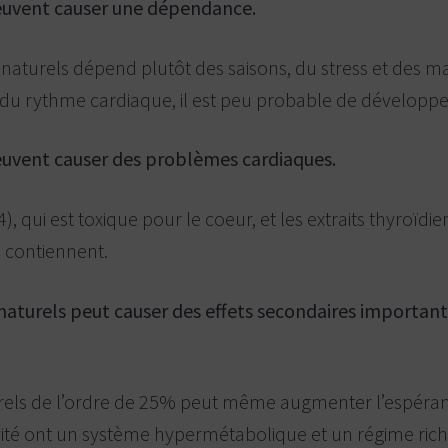
 peuvent causer une dépendance.
naturels dépend plutôt des saisons, du stress et des ma
t du rythme cardiaque, il est peu probable de dévelop
peuvent causer des problèmes cardiaques.
), qui est toxique pour le coeur, et les extraits thyroïdi
s contiennent.
 naturels peut causer des effets secondaires importan
urels de l’ordre de 25% peut même augmenter l’espéran
évité ont un système hypermétabolique et un régime ri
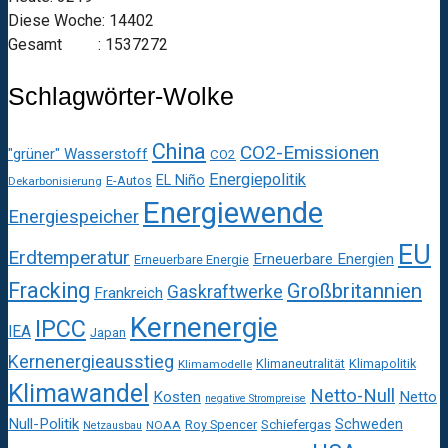
Diese Woche: 14402
Gesamt : 1537272
Schlagwörter-Wolke
China
CO2-Emissionen
"grüner" Wasserstoff
CO2
Energiepolitik
EL Niño
E-Autos
Dekarbonisierung
Energiewende
Energiespeicher
EU
Erdtemperatur
Erneuerbare Energien
Erneuerbare Energie
Fracking
Großbritannien
Gaskraftwerke
Frankreich
Kernenergie
IPCC
IEA
Japan
Kernenergieausstieg
Klimaneutralität
Klimapolitik
Klimamodelle
Klimawandel
Netto-Null
Kosten
Netto
negative Strompreise
Null-Politik
Schweden
Roy Spencer
Schiefergas
NOAA
Netzausbau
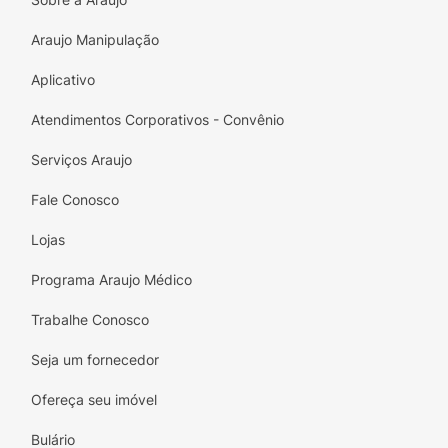
cão.
Araujo Manipulação
Aplicativo
Atendimentos Corporativos - Convênio
Serviços Araujo
Fale Conosco
Lojas
Programa Araujo Médico
Trabalhe Conosco
Seja um fornecedor
Ofereça seu imóvel
Bulário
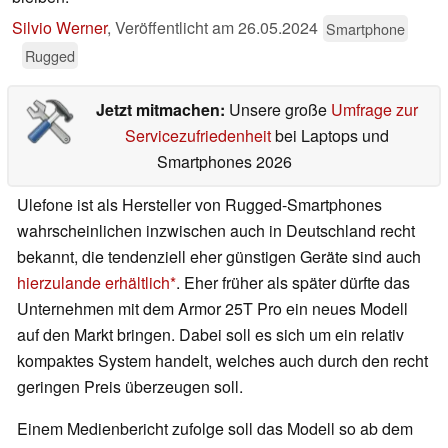
Silvio Werner
,
Veröffentlicht am
26.05.2024
Smartphone
Rugged
Jetzt mitmachen:
Unsere große
Umfrage zur
Servicezufriedenheit
bei Laptops und
Smartphones 2026
Ulefone ist als Hersteller von Rugged-Smartphones
wahrscheinlichen inzwischen auch in Deutschland recht
bekannt, die tendenziell eher günstigen Geräte sind auch
hierzulande erhältlich
. Eher früher als später dürfte das
Unternehmen mit dem Armor 25T Pro ein neues Modell
auf den Markt bringen. Dabei soll es sich um ein relativ
kompaktes System handelt, welches auch durch den recht
geringen Preis überzeugen soll.
Einem Medienbericht zufolge soll das Modell so ab dem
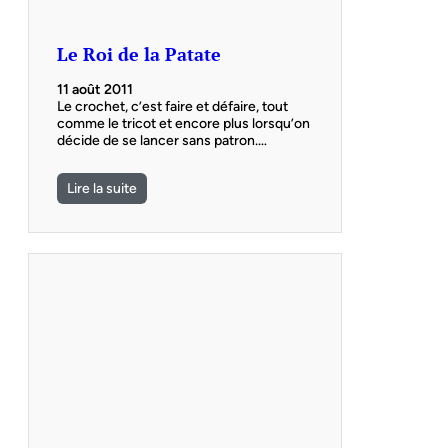
Le Roi de la Patate
11 août 2011
Le crochet, c’est faire et défaire, tout
comme le tricot et encore plus lorsqu’on
décide de se lancer sans patron.…
Lire la suite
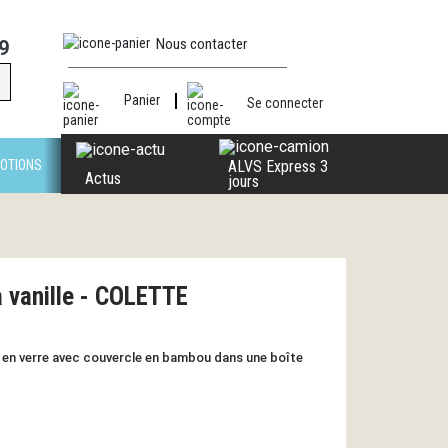
Nous contacter
9
Panier
Se connecter
OTIONS
ALVS Express 3
Actus
jours
 vanille - COLETTE
le en verre avec couvercle en bambou dans une boîte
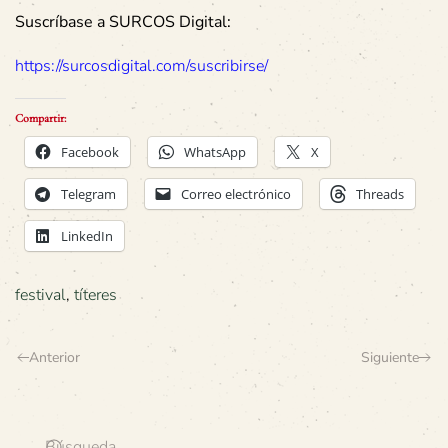
Suscríbase a SURCOS Digital:
https://surcosdigital.com/suscribirse/
Compartir:
Facebook
WhatsApp
X
Telegram
Correo electrónico
Threads
LinkedIn
festival
,
títeres
Anterior
Siguiente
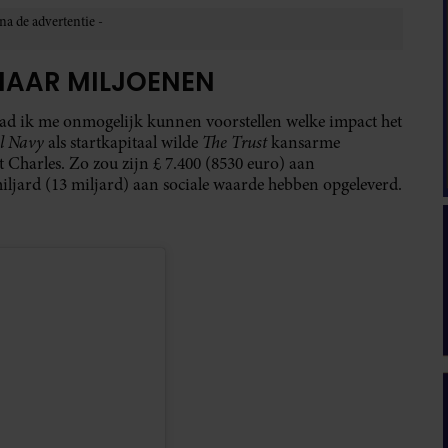
NAAR MILJOENEN
 had ik me onmogelijk kunnen voorstellen welke impact het
l Navy
The Trust
als startkapitaal wilde
kansarme
t Charles. Zo zou zijn £ 7.400 (8530 euro) aan
iljard (13 miljard) aan sociale waarde hebben opgeleverd.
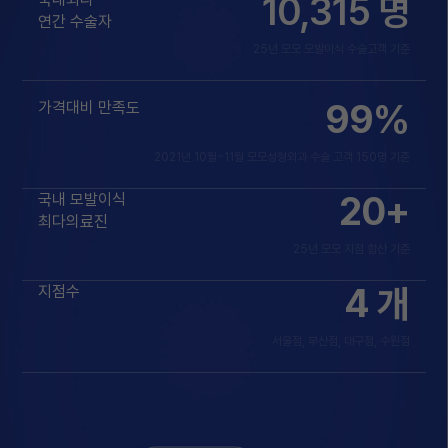
10,315
명
연간 수술자
25년 모모 모발이식 수술고객 기준
99
%
가격대비 만족도
2021년 10월~11월 모모성형외과 수술 고객 150명 기준
20
+
국내 모발이식
최다의료진
25년 모모 지점 합산 기준
4
개
지점수
서울점, 부산점, 대구점, 수원점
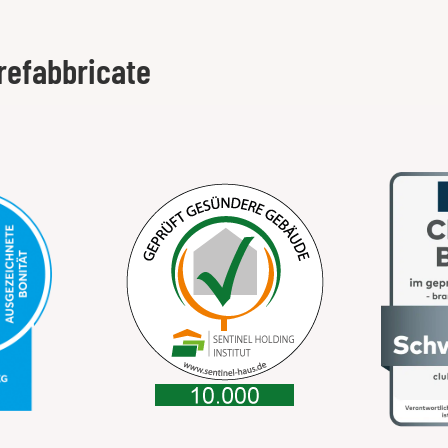
refabbricate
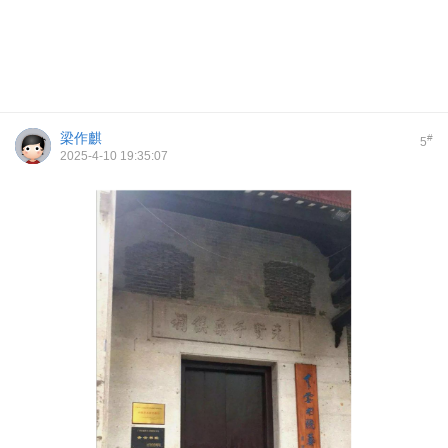
梁作麒
#
5
2025-4-10 19:35:07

**To do:**
Each line from the one containing "2021년 10월~11월 모모성형외과 수술 고객 150명 기준" through the end of the records above is to be retyped exactly, with the pictures omitted and nothing added.

**Exercise output:**
2021년 10월~11월 모모성형외과 수술 고객 150명 기준
20
+
국내 모발이식
최다의료진
25년 모모 지점 합산 기준
4
개
지점수
서울점, 부산점, 대구점, 수원점
refabbricate
梁作麒
#
5
2025-4-10 19:35:07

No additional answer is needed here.